Instructions for the task: Each line in the records that mentions the word "Policy" needs to be listed.

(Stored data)

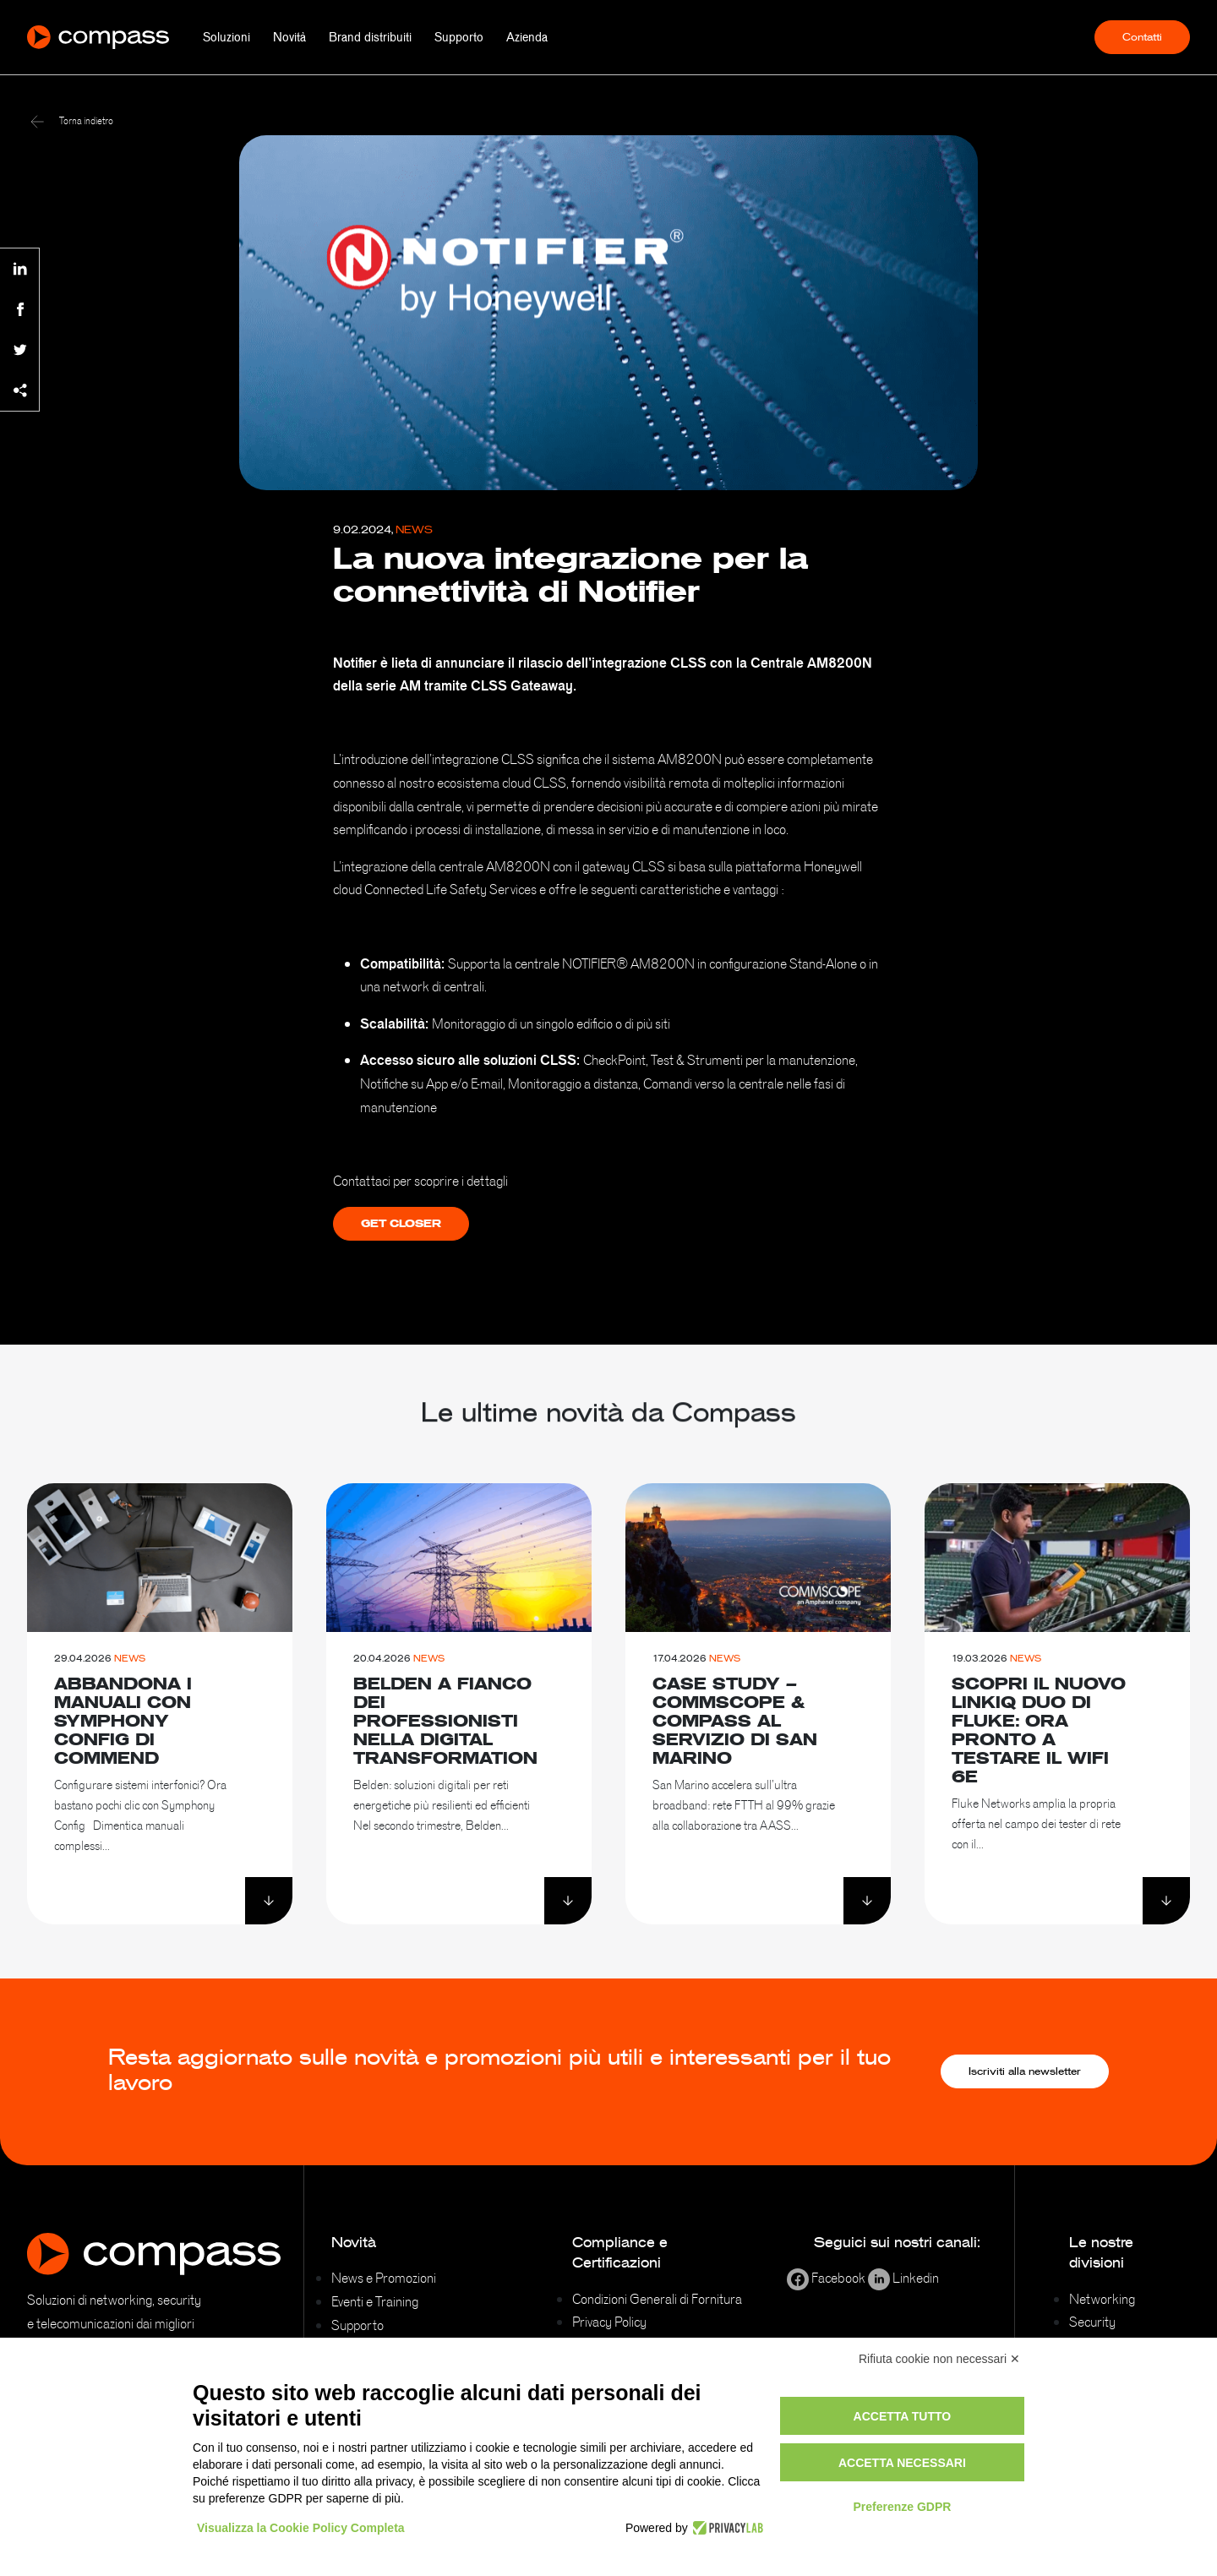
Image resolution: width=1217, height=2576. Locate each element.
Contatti (1142, 37)
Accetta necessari (902, 2463)
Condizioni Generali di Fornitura (657, 2298)
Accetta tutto (903, 2416)
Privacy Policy (609, 2321)
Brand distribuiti (370, 37)
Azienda (527, 37)
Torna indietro (71, 121)
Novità (289, 37)
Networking (1102, 2298)
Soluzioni (226, 37)
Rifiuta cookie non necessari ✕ (939, 2359)
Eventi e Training (374, 2301)
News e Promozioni (383, 2277)
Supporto (458, 37)
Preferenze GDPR (902, 2506)
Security (1092, 2321)
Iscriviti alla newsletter (1025, 2071)
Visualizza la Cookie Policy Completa (301, 2528)
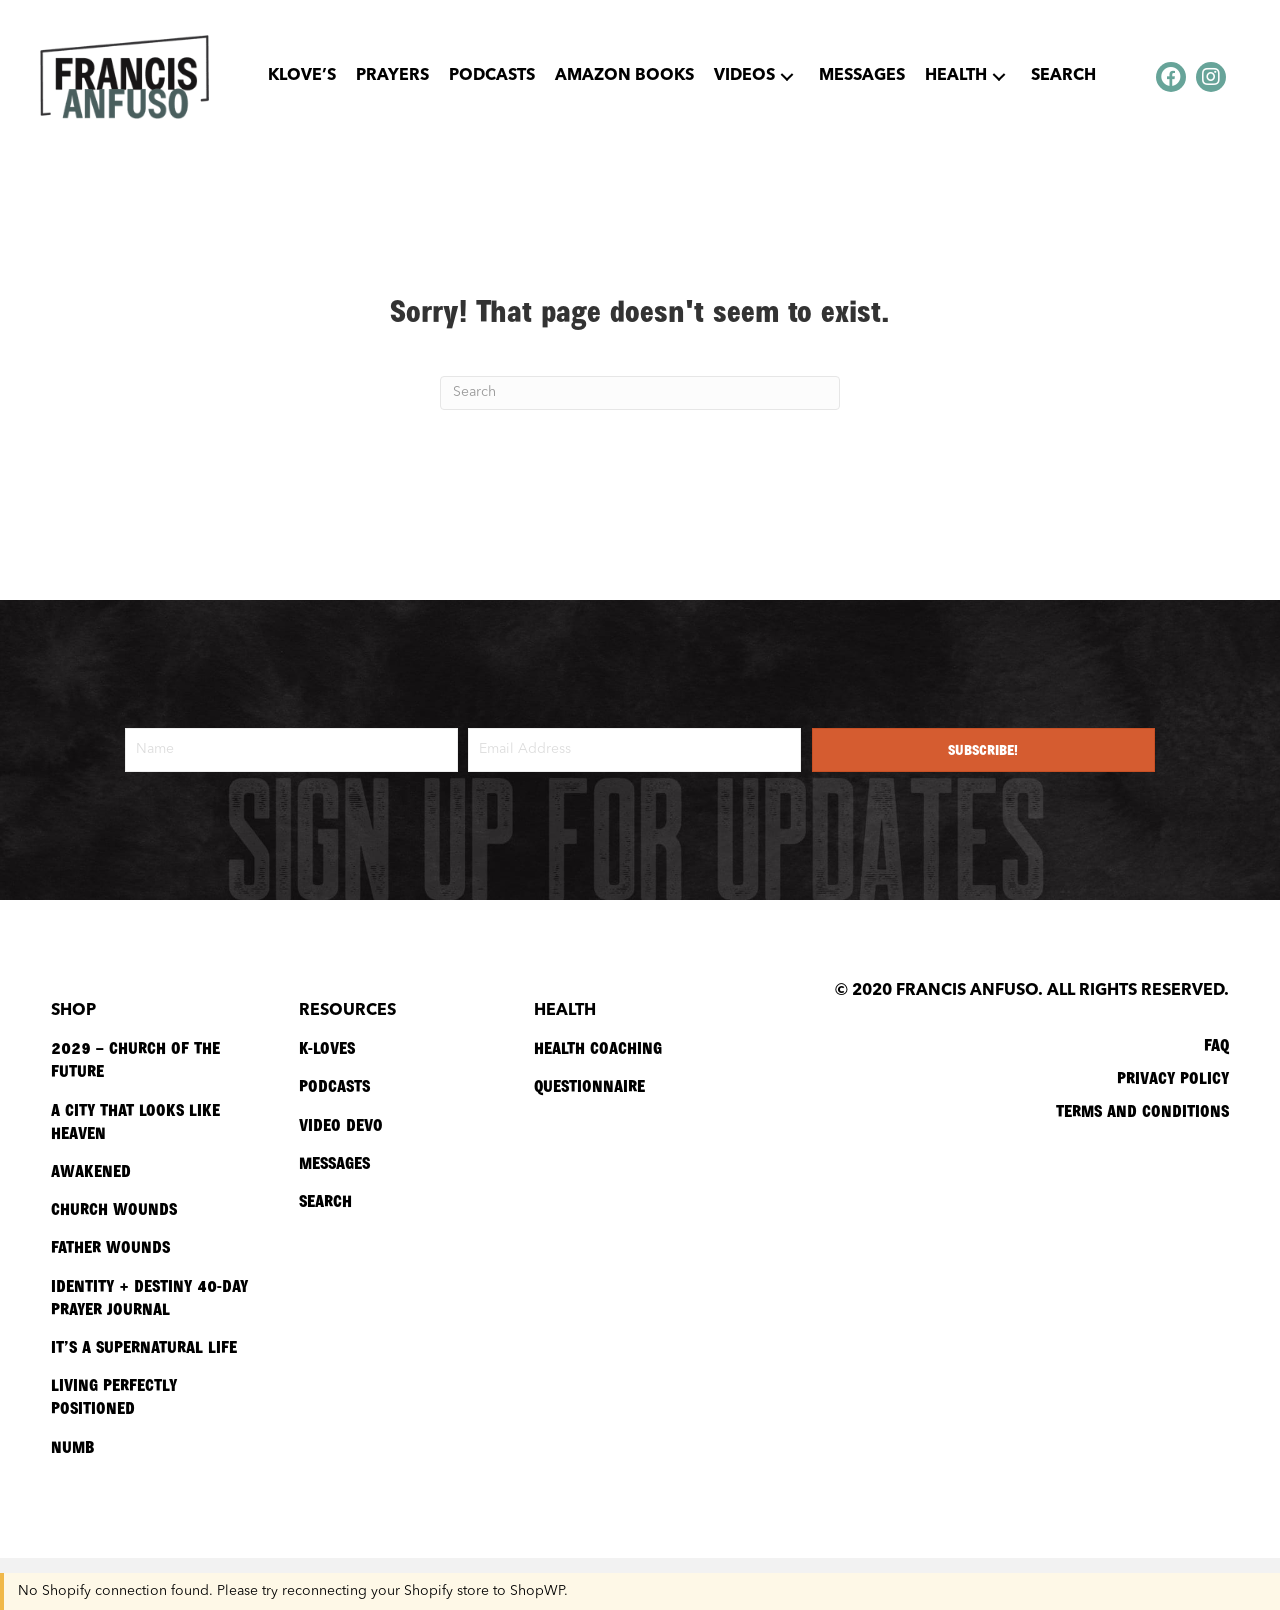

Completed task:
Privacy Policy (609, 2321)
Visualizza la Cookie Policy Completa (301, 2528)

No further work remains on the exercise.